A curated version of the [GTDB v.202 representatives](https://data.gtdb.ecogenomic.org/releases/release202/202.0/) was used for training the models used in Caribou.

The pipeline was also benchmarked by comparing it's performances with [Kraken2](https://github.com/DerrickWood/kraken2) and [MetaPhlan3](https://github.com/biobakery/MetaPhlAn).

All data is available under [Creative Commons Attribution 4.0 International (CC BY 4.0)](https://creativecommons.org/licenses/by/4.0/) on a repository administered by [Canada's Federated Research Data Repository](https://www.frdr-dfdr.ca/repo/)

Dataset repository link: [https://doi.org/10.20383/103.01160](https://doi.org/10.20383/103.01160)

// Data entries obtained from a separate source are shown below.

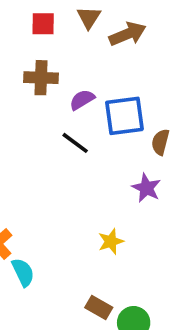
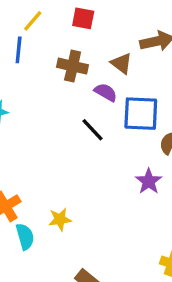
brown triangle: (89, 17) -> (121, 63), moved, turned -35
purple semicircle: (82, 100) -> (106, 92), turned 50
yellow star: (111, 241) -> (60, 219), moved

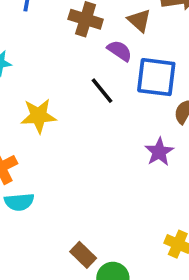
yellow star: (60, 219) -> (39, 116), moved, size x1.4
cyan semicircle: (25, 237) -> (19, 202), turned 96

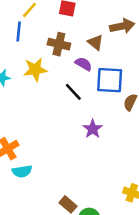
yellow star: (39, 116) -> (35, 70), moved
purple star: (159, 152) -> (93, 129), moved

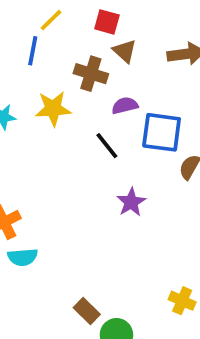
brown triangle: (96, 42) -> (125, 51), moved
purple semicircle: (83, 64) -> (125, 106), turned -48

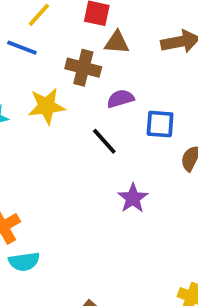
blue line: (33, 51) -> (22, 48), turned -76
brown triangle: (125, 51) -> (117, 42), turned -35
blue square: (162, 132) -> (160, 124), size x0.7

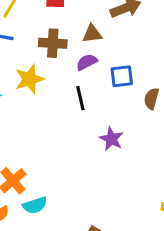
brown triangle: (117, 42) -> (92, 34), moved
black line: (104, 141) -> (80, 98), turned 40

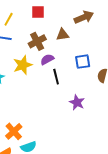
brown cross: (53, 43) -> (37, 41), turned -30
purple semicircle: (87, 62) -> (47, 59), moved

Dataset repository organisation:
```
root
|- training
|  |- source
|  |- species
|  |- genus
|  |- family
|  |- class
|  |- order
|  |- phylum
|  |- domain
|
|- benchmark
|  |- simulated-reads
|  |  |- ds_50
|  |  |- ds_100
|  |  |- ds_150
|  |  |- ds_200
|  |  |- ds_250
|  |  |- ds_500
|  |
|  |- whole-genomes
|    |- ds_50
|    |- ds_100
|    |- ds_150
|    |- ds_200
|    |- ds_250
|    |- ds_500
|
|- models
```

## Datasets in the repository
For Caribou to be able to use a dataset, it is required that it consist of two files as is mentionned in the [*building database* section of the wiki](https://github.com/bioinfoUQAM/Caribou/wiki/Building-database).
1. A ``fasta`` file containing the sequences
2. A ``csv`` file containing the taxonomic classification

### Training datasets
In the source folder, 3 datasets are present:
* ``GTDB``: Bacterial genomes from GTDB representatives
* ``cucurbita_sample_1000``: A sample of 1000 genomes for the *Cucurbita* genus host 
* ``samples``: A sample dataset consisting of 2 randomly sampled genomes for each species in the GTDB dataset

In the folders named after taxonomic ranks, 3 datasets are present consisting of a growing number of classes each randomly sampled 100x among the classes present more than 100 times for the corresponding taxa.
| Taxa    | Number of classes | Abundance per class | Total number of samples |
|---------|-------------------|---------------------|-------------------------|
| Domain  | 2                 | 1000                | 2000                    |
| Phylum  | 50                | 100                 | 5000                    |
| Class   | 100               | 100                 | 10000                   |
| Order   | 150               | 100                 | 15000                   |
| Family  | 200               | 100                 | 20000                   |
| Genus   | 250               | 100                 | 25000                   |
| Species | 300               | 100                 | 30000                   |

### Benchmark datasets
In this folder, there are 2 datasets categories:
* ``whole-genomes``: Randomly sampled datasets of varying abundances containing whole genomes from species with >100 genomes available
* ``simulated-reads``: Simulated reads (10 per genome) of varying abundances from randomly sampled genomes from species with >100 genomes available

For each category, 6 abundances are present:
* 50 genomes
* 100 genomes
* 150 genomes
* 200 genomes
* 250 genomes
* 500 genomes

Each abundance was then use in triplicates (except for the 500 genomes present in 5x), meaning there are 3 datasets for each abundance in each categories. In total, 40 datasets were generated for this benchmark.


### Models
Pre-trained models for the default neural network (CNN) are available in this repository.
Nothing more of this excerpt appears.